The next day, rain cascaded again. So plans to work up in the cassava fields were canceled. People sighed, because the more the rain fell, the thicker the grass grew, its roots plunging into the ground as fast as a wind blowing, in no time flat growing right through the cassava tubers. Cassava that has been invaded by grass either rots or has no taste, or tastes faintly bitter, useful only for feeding pigs, not people. They had to put on raincoats to go weed the fields; if they didn’t do that, they would have to do some other chore. Not here the smooth white shirts of those who have the leisure to just enjoy their time on earth.
Past noon, the rain completely stopped just as lunch was finished. Sitting around to drink water and pick their teeth, the villagers heard the blowing of a car horn on the rural road. It was a rare noise that was heard only several times a year. At New Year, it had to be the sound of the drama troupe’s vehicle. Once in a blue moon, it might be the sound of a medical team coming to inspect for serious diseases such as malaria, hepatitis, or diphtheria, or to check the gynecological health of women and young girls. For inhabitants of Woodcutters’ Hamlet, the noise of a car was thus synonymous with a happy event.
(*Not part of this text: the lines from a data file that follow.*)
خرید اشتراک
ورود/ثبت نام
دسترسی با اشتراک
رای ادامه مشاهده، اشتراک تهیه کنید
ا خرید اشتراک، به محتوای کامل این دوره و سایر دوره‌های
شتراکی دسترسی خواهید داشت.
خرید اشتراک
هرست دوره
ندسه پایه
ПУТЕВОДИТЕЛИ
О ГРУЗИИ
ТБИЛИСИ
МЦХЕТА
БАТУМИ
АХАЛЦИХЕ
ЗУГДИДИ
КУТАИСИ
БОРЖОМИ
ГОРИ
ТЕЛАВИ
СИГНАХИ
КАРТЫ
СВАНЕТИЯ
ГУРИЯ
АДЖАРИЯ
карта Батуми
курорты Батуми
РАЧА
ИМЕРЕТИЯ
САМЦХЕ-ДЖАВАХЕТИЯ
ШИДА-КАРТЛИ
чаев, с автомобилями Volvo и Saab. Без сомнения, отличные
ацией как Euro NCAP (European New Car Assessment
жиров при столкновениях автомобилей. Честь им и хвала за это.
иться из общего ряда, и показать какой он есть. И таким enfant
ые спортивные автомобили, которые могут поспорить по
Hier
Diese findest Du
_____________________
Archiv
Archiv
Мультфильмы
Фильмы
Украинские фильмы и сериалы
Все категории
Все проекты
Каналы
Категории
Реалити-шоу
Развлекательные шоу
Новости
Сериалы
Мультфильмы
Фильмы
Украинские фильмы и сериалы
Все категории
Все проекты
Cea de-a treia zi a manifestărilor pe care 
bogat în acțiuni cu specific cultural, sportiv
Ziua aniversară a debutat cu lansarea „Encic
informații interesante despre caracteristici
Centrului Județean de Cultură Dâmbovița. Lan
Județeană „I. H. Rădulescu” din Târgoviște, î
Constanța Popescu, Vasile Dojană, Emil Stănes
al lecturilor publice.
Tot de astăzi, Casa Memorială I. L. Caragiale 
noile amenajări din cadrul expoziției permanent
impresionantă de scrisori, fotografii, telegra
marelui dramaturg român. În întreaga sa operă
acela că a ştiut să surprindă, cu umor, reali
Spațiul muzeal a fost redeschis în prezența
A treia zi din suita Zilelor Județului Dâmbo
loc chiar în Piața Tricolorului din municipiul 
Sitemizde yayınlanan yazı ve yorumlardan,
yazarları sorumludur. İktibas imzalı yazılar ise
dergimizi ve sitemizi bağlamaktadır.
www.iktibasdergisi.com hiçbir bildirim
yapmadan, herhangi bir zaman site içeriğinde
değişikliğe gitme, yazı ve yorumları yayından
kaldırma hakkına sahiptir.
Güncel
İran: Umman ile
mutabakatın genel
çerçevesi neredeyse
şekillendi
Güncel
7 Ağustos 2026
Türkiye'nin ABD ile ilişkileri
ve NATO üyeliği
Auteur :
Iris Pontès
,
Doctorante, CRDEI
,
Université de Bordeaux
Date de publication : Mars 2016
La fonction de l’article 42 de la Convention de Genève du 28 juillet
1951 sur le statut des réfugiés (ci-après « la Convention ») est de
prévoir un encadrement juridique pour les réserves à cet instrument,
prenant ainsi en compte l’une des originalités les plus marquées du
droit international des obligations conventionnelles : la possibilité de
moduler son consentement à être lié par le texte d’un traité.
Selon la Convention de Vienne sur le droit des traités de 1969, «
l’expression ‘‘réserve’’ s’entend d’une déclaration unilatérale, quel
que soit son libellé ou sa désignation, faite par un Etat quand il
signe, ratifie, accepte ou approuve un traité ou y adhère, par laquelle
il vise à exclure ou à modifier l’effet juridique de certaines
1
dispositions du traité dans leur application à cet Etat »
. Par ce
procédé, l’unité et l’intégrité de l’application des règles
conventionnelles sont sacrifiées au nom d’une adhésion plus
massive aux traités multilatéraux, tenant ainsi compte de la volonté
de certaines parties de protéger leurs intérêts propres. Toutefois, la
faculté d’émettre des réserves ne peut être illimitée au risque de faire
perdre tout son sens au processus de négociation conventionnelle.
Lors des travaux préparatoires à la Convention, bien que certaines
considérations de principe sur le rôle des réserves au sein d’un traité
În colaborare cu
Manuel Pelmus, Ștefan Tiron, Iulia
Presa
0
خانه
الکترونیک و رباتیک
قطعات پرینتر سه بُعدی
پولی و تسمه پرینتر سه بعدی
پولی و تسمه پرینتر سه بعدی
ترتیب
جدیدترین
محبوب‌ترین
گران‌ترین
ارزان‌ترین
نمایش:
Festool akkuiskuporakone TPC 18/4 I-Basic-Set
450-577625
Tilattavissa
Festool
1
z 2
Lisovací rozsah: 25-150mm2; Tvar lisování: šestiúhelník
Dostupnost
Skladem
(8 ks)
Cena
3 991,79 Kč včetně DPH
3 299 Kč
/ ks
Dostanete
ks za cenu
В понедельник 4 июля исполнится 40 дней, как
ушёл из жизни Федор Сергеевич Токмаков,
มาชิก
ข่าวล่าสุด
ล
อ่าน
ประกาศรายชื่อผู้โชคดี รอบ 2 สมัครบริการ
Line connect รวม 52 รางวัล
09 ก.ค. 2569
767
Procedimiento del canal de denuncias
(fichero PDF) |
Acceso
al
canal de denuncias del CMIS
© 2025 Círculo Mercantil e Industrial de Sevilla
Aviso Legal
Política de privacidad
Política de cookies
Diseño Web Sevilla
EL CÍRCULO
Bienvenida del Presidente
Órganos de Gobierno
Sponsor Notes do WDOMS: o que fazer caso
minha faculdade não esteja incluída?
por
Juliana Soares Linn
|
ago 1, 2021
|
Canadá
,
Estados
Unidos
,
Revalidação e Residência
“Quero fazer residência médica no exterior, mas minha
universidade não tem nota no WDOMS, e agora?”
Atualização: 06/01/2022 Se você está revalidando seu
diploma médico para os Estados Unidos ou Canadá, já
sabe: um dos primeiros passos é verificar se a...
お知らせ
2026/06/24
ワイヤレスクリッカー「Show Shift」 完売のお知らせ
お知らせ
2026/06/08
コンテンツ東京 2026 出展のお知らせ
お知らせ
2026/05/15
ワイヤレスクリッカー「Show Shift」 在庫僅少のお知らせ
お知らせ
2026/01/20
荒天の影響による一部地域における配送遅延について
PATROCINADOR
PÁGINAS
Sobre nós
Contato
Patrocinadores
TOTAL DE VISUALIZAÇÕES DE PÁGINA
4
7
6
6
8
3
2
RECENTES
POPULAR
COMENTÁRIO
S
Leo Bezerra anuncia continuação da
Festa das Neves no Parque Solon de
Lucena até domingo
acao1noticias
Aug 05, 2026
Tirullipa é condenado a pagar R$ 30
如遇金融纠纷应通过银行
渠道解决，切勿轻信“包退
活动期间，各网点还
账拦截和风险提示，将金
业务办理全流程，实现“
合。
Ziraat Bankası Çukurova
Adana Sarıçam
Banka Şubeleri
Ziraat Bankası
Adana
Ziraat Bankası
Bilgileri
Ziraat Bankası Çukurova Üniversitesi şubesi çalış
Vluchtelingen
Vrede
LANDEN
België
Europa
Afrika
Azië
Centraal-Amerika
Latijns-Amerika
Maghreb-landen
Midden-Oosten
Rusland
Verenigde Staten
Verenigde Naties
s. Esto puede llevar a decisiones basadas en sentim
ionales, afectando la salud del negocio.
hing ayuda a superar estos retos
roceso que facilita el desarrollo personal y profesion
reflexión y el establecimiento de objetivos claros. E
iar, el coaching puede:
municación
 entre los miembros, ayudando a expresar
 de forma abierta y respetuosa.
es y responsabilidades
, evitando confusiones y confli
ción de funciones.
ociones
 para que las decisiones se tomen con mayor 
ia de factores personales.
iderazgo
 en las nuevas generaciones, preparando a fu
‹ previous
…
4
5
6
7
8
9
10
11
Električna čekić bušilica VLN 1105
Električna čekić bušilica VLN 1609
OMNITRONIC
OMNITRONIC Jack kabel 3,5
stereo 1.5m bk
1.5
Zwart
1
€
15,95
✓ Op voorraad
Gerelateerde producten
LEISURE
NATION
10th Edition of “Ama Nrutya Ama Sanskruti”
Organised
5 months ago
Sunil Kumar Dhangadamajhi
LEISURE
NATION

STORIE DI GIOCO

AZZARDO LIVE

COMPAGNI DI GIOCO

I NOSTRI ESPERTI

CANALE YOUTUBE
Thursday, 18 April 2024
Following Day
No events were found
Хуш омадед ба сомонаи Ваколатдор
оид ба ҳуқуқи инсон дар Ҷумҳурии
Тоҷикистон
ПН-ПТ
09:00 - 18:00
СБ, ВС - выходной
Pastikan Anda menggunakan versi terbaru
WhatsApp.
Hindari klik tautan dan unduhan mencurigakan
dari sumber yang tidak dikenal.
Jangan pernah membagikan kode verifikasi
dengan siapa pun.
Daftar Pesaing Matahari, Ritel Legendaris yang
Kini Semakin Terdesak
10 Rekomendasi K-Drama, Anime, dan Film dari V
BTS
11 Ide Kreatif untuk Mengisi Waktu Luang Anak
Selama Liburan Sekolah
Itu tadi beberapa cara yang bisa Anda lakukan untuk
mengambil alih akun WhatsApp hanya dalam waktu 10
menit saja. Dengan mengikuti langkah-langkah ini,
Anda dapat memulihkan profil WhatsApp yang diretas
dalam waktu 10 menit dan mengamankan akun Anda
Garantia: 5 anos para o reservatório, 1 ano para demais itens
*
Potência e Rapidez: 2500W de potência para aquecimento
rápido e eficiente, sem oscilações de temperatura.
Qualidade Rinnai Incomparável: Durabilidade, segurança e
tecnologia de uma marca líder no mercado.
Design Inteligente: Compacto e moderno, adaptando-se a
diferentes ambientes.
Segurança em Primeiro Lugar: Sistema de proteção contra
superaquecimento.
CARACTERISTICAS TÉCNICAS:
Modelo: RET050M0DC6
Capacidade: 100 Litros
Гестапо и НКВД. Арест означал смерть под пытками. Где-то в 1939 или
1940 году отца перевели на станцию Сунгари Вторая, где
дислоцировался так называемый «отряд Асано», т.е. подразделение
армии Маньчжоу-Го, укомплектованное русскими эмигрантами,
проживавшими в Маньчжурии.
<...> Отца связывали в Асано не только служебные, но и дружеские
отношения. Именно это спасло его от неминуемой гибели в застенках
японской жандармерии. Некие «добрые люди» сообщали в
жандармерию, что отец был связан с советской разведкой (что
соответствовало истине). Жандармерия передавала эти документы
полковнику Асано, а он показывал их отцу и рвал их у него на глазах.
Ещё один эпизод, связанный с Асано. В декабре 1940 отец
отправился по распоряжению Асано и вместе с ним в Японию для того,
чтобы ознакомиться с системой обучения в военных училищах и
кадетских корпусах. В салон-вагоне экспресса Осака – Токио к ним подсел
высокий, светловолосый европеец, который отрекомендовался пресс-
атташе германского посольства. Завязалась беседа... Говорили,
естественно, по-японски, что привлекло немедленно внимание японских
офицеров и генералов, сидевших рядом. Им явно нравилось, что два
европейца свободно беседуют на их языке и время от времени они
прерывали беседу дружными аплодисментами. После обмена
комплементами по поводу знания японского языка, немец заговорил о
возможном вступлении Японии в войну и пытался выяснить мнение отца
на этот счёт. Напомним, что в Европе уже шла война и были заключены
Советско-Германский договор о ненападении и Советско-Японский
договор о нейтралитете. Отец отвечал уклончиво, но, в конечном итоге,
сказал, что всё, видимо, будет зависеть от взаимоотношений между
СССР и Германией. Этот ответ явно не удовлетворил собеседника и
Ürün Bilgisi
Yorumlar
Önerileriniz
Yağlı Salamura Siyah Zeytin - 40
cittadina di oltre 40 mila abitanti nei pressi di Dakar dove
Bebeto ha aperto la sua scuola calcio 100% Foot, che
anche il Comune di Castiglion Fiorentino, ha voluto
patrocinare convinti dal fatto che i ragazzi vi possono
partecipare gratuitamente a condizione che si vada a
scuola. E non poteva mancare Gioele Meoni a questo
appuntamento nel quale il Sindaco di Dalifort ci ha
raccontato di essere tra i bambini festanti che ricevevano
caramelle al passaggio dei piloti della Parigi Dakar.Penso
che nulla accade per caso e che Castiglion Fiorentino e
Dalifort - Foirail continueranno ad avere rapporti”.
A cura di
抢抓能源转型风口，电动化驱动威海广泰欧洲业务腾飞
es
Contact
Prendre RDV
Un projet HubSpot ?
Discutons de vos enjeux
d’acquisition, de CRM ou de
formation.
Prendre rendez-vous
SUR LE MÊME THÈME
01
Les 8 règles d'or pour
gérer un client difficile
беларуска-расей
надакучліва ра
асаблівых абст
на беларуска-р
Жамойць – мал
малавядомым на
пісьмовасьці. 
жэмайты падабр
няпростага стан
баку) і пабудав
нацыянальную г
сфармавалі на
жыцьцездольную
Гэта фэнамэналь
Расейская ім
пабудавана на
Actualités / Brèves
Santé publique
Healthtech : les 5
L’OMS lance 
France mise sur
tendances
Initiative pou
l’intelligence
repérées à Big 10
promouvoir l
With it came the presence of a fairy with lipstick and blush, with brilliant skirt and shirt under the lights, or doctors in white lab coats. On that afternoon, when the horn was heard, everybody was puzzled and asked one another:
“How strange, what team is this?”
“Why didn’t we get any word? Not from the chairman or the vice-chairman, or the women’s secretary or the youth secretary.”
“It can’t be a birth-control campaign.”
“That birth-eradication program has been stopped temporarily. I heard the central government is reevaluating it.”
Villagers came out to see who it might be, just like those gawking city people who usually form a crowd to watch a demented and naked patient escaped from the hospital, showing her breasts and butt on the streets. On the sandy road running through the three sections of the hamlet, a jeep painted the color of harvest gold was inching along slowly like a beetle. The road was narrow and bumpy. The jeep went straight to the upper section, followed by twenty kids, all loudly screaming while running behind it. In the middle of the upper section, the driver stuck his head out and asked those standing along the side of the road, “Will you please tell me where is Chairman Quy’s house?”